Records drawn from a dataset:
^^^^

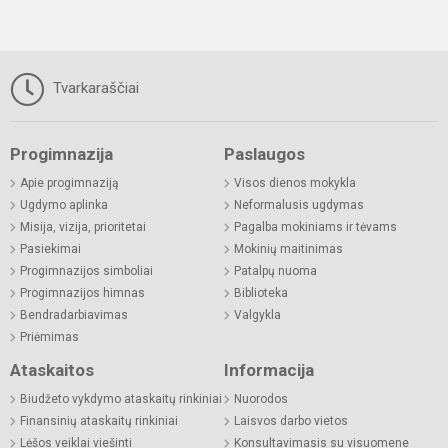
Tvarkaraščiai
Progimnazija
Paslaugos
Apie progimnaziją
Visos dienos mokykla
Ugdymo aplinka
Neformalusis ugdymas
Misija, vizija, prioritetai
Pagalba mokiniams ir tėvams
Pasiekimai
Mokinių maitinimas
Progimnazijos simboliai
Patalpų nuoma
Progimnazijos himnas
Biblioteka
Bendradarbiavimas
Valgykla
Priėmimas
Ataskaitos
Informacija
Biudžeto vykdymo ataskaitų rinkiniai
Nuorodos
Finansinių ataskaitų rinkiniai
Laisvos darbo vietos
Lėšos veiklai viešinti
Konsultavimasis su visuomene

^^^^

EXERCISE INSTRUCTIONS: The records above are to be restated exactly, without their pictures.

RESULT OF THIS TASK:
Tvarkaraščiai
Progimnazija
Paslaugos
Apie progimnaziją
Visos dienos mokykla
Ugdymo aplinka
Neformalusis ugdymas
Misija, vizija, prioritetai
Pagalba mokiniams ir tėvams
Pasiekimai
Mokinių maitinimas
Progimnazijos simboliai
Patalpų nuoma
Progimnazijos himnas
Biblioteka
Bendradarbiavimas
Valgykla
Priėmimas
Ataskaitos
Informacija
Biudžeto vykdymo ataskaitų rinkiniai
Nuorodos
Finansinių ataskaitų rinkiniai
Laisvos darbo vietos
Lėšos veiklai viešinti
Konsultavimasis su visuomene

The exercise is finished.